What to produce –
When copying the records below, omit any image and print everything else exactly.
BEGIN
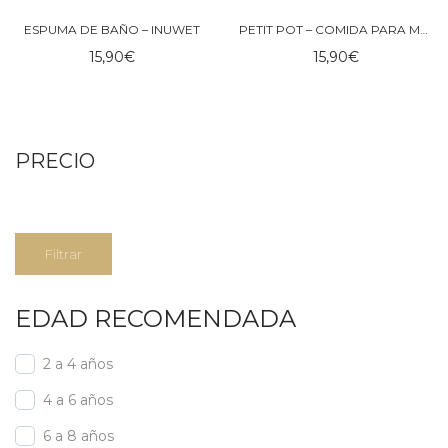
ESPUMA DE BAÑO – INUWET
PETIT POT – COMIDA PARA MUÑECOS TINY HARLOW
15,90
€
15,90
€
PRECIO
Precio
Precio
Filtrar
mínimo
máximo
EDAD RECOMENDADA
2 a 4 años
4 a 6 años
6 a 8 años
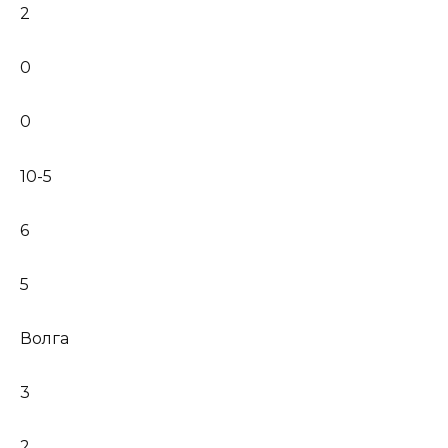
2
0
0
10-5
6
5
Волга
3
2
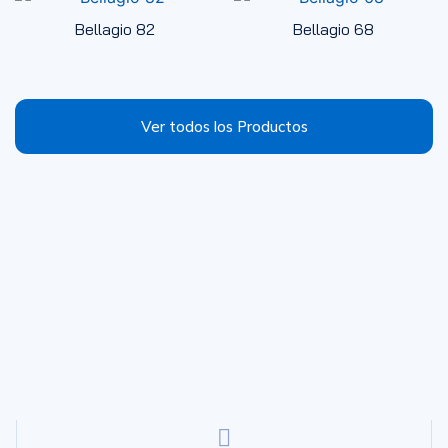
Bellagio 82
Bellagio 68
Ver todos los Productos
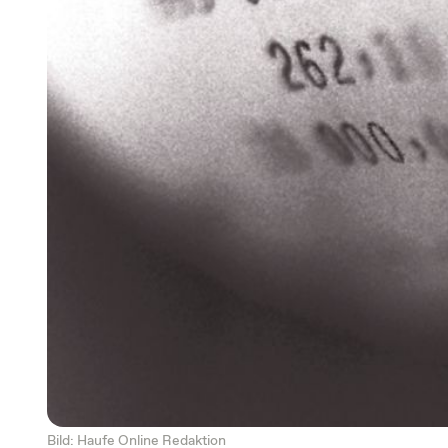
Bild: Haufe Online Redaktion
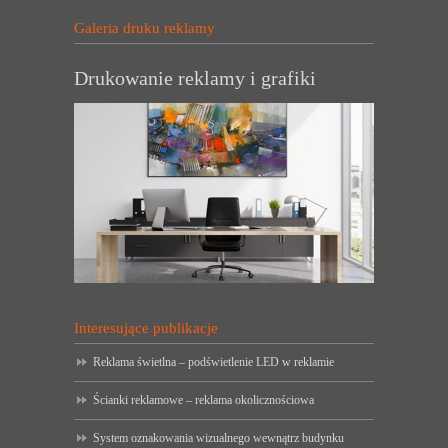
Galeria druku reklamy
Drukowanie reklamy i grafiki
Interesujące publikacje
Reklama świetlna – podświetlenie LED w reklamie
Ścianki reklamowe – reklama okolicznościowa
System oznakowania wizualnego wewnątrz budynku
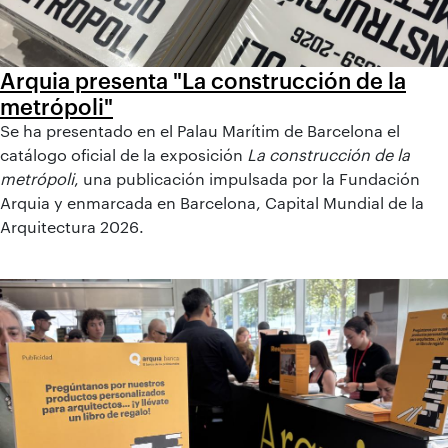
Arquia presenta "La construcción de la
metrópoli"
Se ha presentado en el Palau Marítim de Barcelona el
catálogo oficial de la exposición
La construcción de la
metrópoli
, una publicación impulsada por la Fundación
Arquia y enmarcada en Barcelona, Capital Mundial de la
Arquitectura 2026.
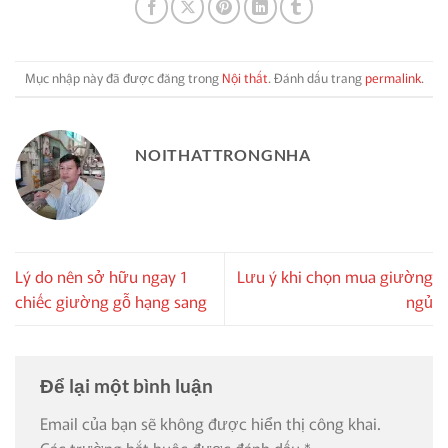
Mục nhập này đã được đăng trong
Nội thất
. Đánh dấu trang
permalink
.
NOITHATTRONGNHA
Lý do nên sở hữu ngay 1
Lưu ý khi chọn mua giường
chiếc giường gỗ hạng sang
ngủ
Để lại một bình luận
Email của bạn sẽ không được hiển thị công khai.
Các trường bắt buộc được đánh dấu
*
END
Response area –
ESPUMA DE BAÑO – INUWET
PETIT POT – COMIDA PARA MUÑECOS TINY HARLOW
15,90
€
15,90
€
PRECIO
Precio
Precio
Filtrar
mínimo
máximo
EDAD RECOMENDADA
2 a 4 años
4 a 6 años
6 a 8 años
2
0
0
10-5
6
5
Волга
3
2
Bellagio 82
Bellagio 68
Ver todos los Productos
Bild: Haufe Online Redaktion
Galeria druku reklamy
Drukowanie reklamy i grafiki
Interesujące publikacje
Reklama świetlna – podświetlenie LED w reklamie
Ścianki reklamowe – reklama okolicznościowa
System oznakowania wizualnego wewnątrz budynku
Arquia presenta "La construcción de la
metrópoli"
Se ha presentado en el Palau Marítim de Barcelona el
catálogo oficial de la exposición
La construcción de la
metrópoli
, una publicación impulsada por la Fundación
Arquia y enmarcada en Barcelona, Capital Mundial de la
Arquitectura 2026.
Mục nhập này đã được đăng trong
Nội thất
. Đánh dấu trang
permalink
.
NOITHATTRONGNHA
Lý do nên sở hữu ngay 1
Lưu ý khi chọn mua giường
chiếc giường gỗ hạng sang
ngủ
Để lại một bình luận
Email của bạn sẽ không được hiển thị công khai.
Các trường bắt buộc được đánh dấu
*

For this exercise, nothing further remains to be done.